Start of Provided records

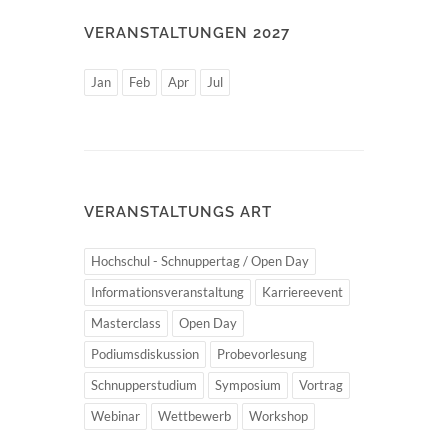
VERANSTALTUNGEN 2027
Jan
Feb
Apr
Jul
VERANSTALTUNGS ART
Hochschul - Schnuppertag / Open Day
Informationsveranstaltung
Karriereevent
Masterclass
Open Day
Podiumsdiskussion
Probevorlesung
Schnupperstudium
Symposium
Vortrag
Webinar
Wettbewerb
Workshop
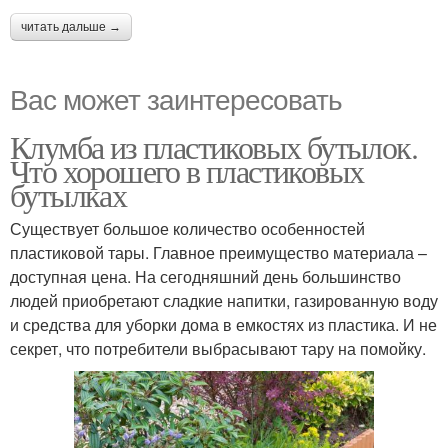
читать дальше →
Вас может заинтересовать
Клумба из пластиковых бутылок.
Что хорошего в пластиковых
бутылках
Существует большое количество особенностей
пластиковой тары. Главное преимущество материала –
доступная цена. На сегодняшний день большинство
людей приобретают сладкие напитки, газированную воду
и средства для уборки дома в емкостях из пластика. И не
секрет, что потребители выбрасывают тару на помойку.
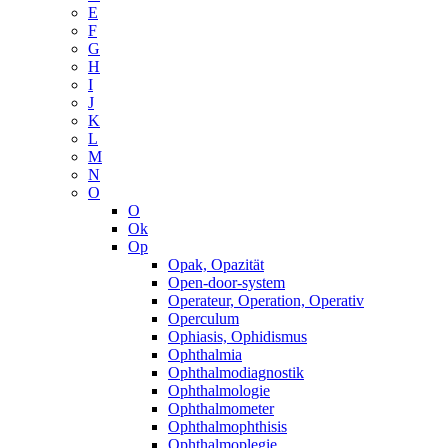
E
F
G
H
I
J
K
L
M
N
O
O
Ok
Op
Opak, Opazität
Open-door-system
Operateur, Operation, Operativ
Operculum
Ophiasis, Ophidismus
Ophthalmia
Ophthalmodiagnostik
Ophthalmologie
Ophthalmometer
Ophthalmophthisis
Ophthalmoplegie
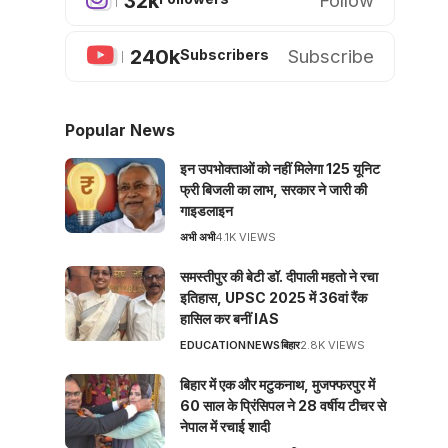
32k
Follow
240k
Subscribe
Subscribers
Popular News
इन उपभोक्ताओं को नहीं मिलेगा 125 यूनिट
फ्री बिजली का लाभ, सरकार ने जारी की
गाइडलाइन
अभी अभी
4.1K VIEWS
समस्तीपुर की बेटी डॉ. दीपाली महतो ने रचा
इतिहास, UPSC 2025 में 36वां रैंक
हासिल कर बनीं IAS
EDUCATION
NEWS
बिहार
2.8K VIEWS
बिहार में एक और मटुकनाथ, मुजफ्फरपुर में
60 साल के प्रिंसिपल ने 28 वर्षीय टीचर से
नेपाल में रचाई शादी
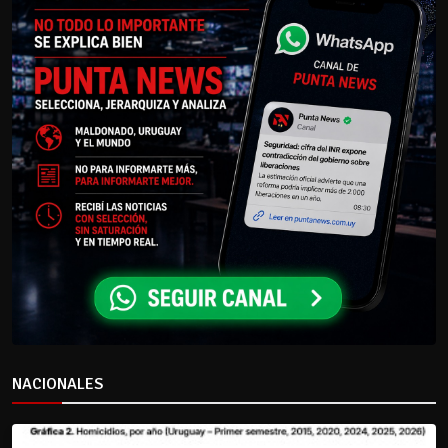
NACIONALES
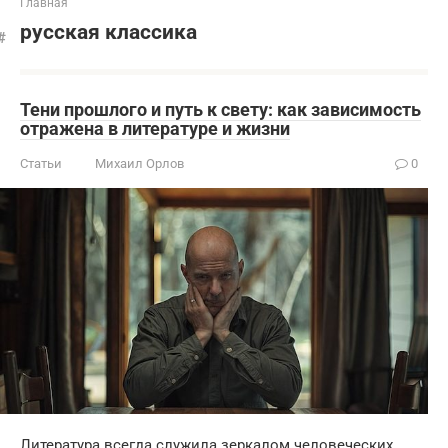
Главная
русская классика
Тени прошлого и путь к свету: как зависимость
отражена в литературе и жизни
Статьи
Михаил Орлов
0
Литература всегда служила зеркалом человеческих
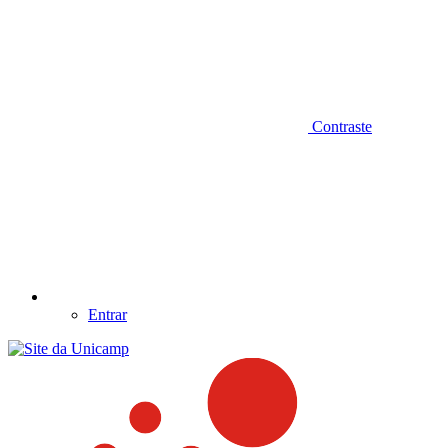
Contraste
Entrar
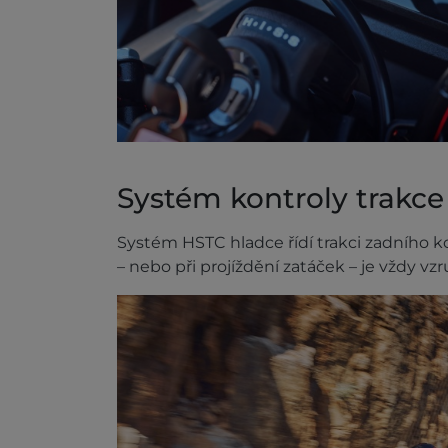
Systém kontroly trakc
Systém HSTC hladce řídí trakci zadního kol
– nebo při projíždění zatáček – je vždy vzru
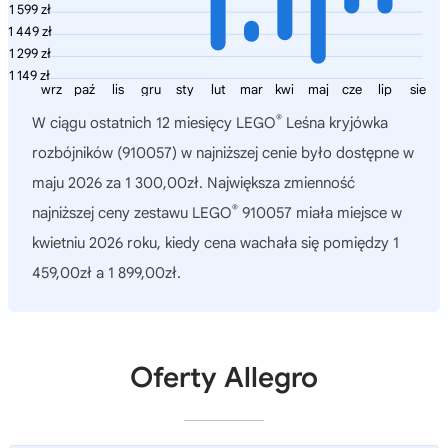
1 599 zł
1 449 zł
1 299 zł
1 149 zł
wrz
paź
lis
gru
sty
lut
mar
kwi
maj
cze
lip
sie
®
W ciągu ostatnich 12 miesięcy
LEGO
Leśna kryjówka
rozbójników (910057)
w najniższej cenie było dostępne w
maju 2026 za 1 300,00zł. Największa zmienność
®
najniższej ceny zestawu LEGO
910057 miała miejsce w
kwietniu 2026 roku, kiedy cena wachała się pomiędzy 1
459,00zł a 1 899,00zł.
Oferty Allegro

End of Provided records

- **Try it**
Output the full listing above exactly, excluding all pictures.

- **Written reply**
VERANSTALTUNGEN 2027
Jan
Feb
Apr
Jul
VERANSTALTUNGS ART
Hochschul - Schnuppertag / Open Day
Informationsveranstaltung
Karriereevent
Masterclass
Open Day
Podiumsdiskussion
Probevorlesung
Schnupperstudium
Symposium
Vortrag
Webinar
Wettbewerb
Workshop
читать дальше →
Вас может заинтересовать
Клумба из пластиковых бутылок.
Что хорошего в пластиковых
бутылках
Существует большое количество особенностей
пластиковой тары. Главное преимущество материала –
доступная цена. На сегодняшний день большинство
людей приобретают сладкие напитки, газированную воду
и средства для уборки дома в емкостях из пластика. И не
секрет, что потребители выбрасывают тару на помойку.
E
F
G
H
I
J
K
L
M
N
O
O
Ok
Op
Opak, Opazität
Open-door-system
Operateur, Operation, Operativ
Operculum
Ophiasis, Ophidismus
Ophthalmia
Ophthalmodiagnostik
Ophthalmologie
Ophthalmometer
Ophthalmophthisis
Ophthalmoplegie
32k
Follow
240k
Subscribe
Subscribers
Popular News
इन उपभोक्ताओं को नहीं मिलेगा 125 यूनिट
फ्री बिजली का लाभ, सरकार ने जारी की
गाइडलाइन
अभी अभी
4.1K VIEWS
समस्तीपुर की बेटी डॉ. दीपाली महतो ने रचा
इतिहास, UPSC 2025 में 36वां रैंक
हासिल कर बनीं IAS
EDUCATION
NEWS
बिहार
2.8K VIEWS
बिहार में एक और मटुकनाथ, मुजफ्फरपुर में
60 साल के प्रिंसिपल ने 28 वर्षीय टीचर से
नेपाल में रचाई शादी
NACIONALES
Главная
русская классика
Тени прошлого и путь к свету: как зависимость
отражена в литературе и жизни
Статьи
Михаил Орлов
0
Литература всегда служила зеркалом человеческих
Contraste
Entrar
Systém kontroly trakc
Systém HSTC hladce řídí trakci zadního kol
– nebo při projíždění zatáček – je vždy vzru
1 599 zł
1 449 zł
1 299 zł
1 149 zł
wrz
paź
lis
gru
sty
lut
mar
kwi
maj
cze
lip
sie
®
W ciągu ostatnich 12 miesięcy
LEGO
Leśna kryjówka
rozbójników (910057)
w najniższej cenie było dostępne w
maju 2026 za 1 300,00zł. Największa zmienność
®
najniższej ceny zestawu LEGO
910057 miała miejsce w
kwietniu 2026 roku, kiedy cena wachała się pomiędzy 1
459,00zł a 1 899,00zł.
Oferty Allegro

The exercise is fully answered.